Neurobiologia, śmierć, mechanizmy ewolucyjne
– spróbuj opisać i wyjaśnić 6-latkowi któreś z tych pojęć! A Jonathan Lindström nie tylko pięknie wyjaśnia, ale i narysować potrafi. Tym samym odwala za rodziców kawał roboty. Rodzice już tylko powinni książki zdobyć i przeczytać dzieciom. Po czym
– na prośbę potomstwa
– przeczytać ponownie, i jeszcze raz, i dokoluśka...
O pani/panu Kostusze jest książka
Tajemnica śmierci (kiedyś dam reckę), o działaniu mózgu
– Wreszcie dowiesz się, dzieciaku, co się kryje w twym baniaku (jak tylko dorwę), a dziś daję się porwać szwedzkiemu pisarzowi, rysownikowi i archeologowi (jakiś się, kurde, człowiek renesansu Szwedom przydarzył) w podróż w czasie od momentu, gdy powstała pierwsza cząsteczka do człowieczka (tak, wiecie, burzowo jest – baniak człowieczkowi się burzy i rymu pragnie...).
 |
Antenat, u nas nazwany Heńkiem |
Ewolucja została przedstawiona na całostronicowych ilustracjach, którym towarzyszy krótkie tekstowe objaśnienie. Śledzimy jak formy życia się zmieniały, wzbogacały i komplikowały. Chociaż nie ma nic o doborze naturalnym, mutacji genów i poliploidyzacji, dowiadujemy się, skąd wytrzasnęliśmy zęby, przeciwstawny kciuk i piersi! Autor skupił się na tym, co się działo i czemu to służyło, a nie na tym jak to było możliwe.
Cenię to, że Lindström podaje różne stwierdzenia w wątpliwość, sugeruje inne możliwości. Podkreśla też, że wszyscy ludzie, pozostałe zwierzęta, a nawet rośliny jesteśmy spokrewnieni. To ważne przesłanie dla dzieci.
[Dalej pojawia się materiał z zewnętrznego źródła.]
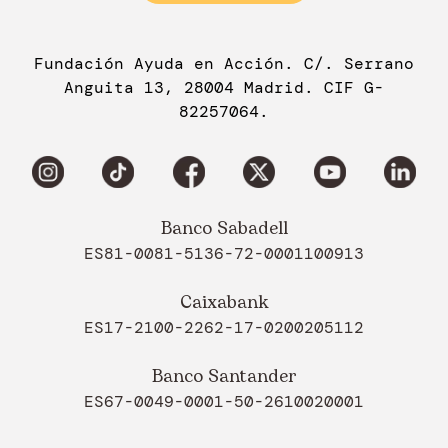
Fundación Ayuda en Acción. C/. Serrano
Anguita 13, 28004 Madrid. CIF G-
82257064.
Banco Sabadell
ES81-0081-5136-72-0001100913
Caixabank
ES17-2100-2262-17-0200205112
Banco Santander
ES67-0049-0001-50-2610020001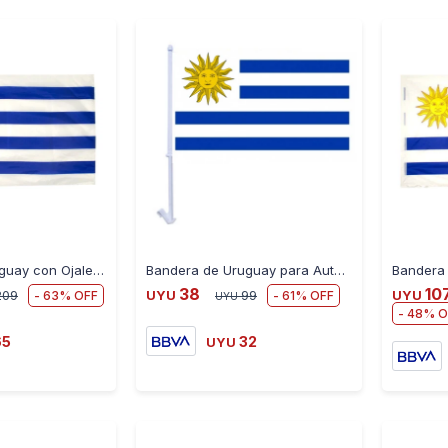
-
+
-
+
Bandera de Uruguay con Ojales Polyester 90X60CM
Bandera de Uruguay para Auto Polyester 30 cm X 45 cm
38
10
63
61
209
UYU
99
UYU
UYU
48
65
32
UYU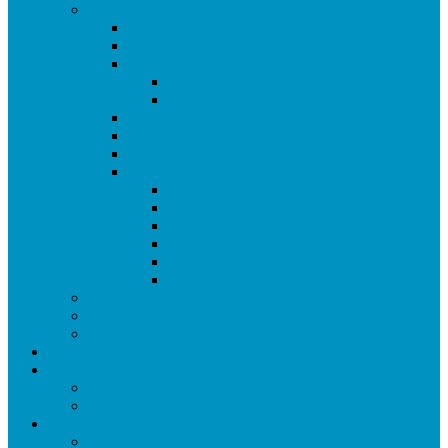
Temporada 2025/26
Ranking de Getafe 25/26
Equipos 25/26
Ligas
Superliga CAM
Liga de Getafe – Primera Fase
Copa de Getafe 2026
Copa de Dobles 2026
Masters de Getafe 2026
Torneos Amistosos
Torneo de Fiestas Sector 3 2025
Torneo de Reyes 2026
Champions y Europa League 2025/26
Copa Libertadores 2025
FA y Carabao Cup 2026
Copa RFEF 2026
Formato Competiciones
Normativas
Reglamento
Palmares
Federaciones
Federación Española (LFC)
Federación Madrileña
Enlaces
Equipaciones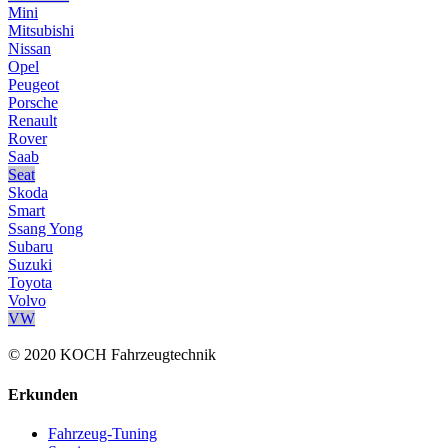
Mini
Mitsubishi
Nissan
Opel
Peugeot
Porsche
Renault
Rover
Saab
Seat
Skoda
Smart
Ssang Yong
Subaru
Suzuki
Toyota
Volvo
VW
© 2020 KOCH Fahrzeugtechnik
Erkunden
Fahrzeug-Tuning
Jest jakaś nadzieja, jeśli Ziemianie będą wychowywani w tym duchu.
 |
Krwawy moment... |
Książka jest przesympatyczna (choć nie brak krwawych momentów), nieprzekombinowana, mówiąca wprost o pewnych zjawiskach (wstydliwemu rodzicowi radzę przećwiczyć przed lekturą wypowiadanie na głos słów: sperma, zapłodnić i zwisające jądra). To jedna z tych pozycji, które podobają się dzieciom w różnym wieku
– po prostu inne rzeczy sobie z niej wyciągną i przyswoją
– a dorosłego też absolutnie nie znuży.
Moja ocena: 5/6
BiblioNETka: 4,75/6
Tak się wszystko zaczęło: od pierwszej komórki do człowieka / tekst i il. Jonathan Lindstrom, tłum. Małgorzata Kłos, wyd. Czarna Owieczka, 2011.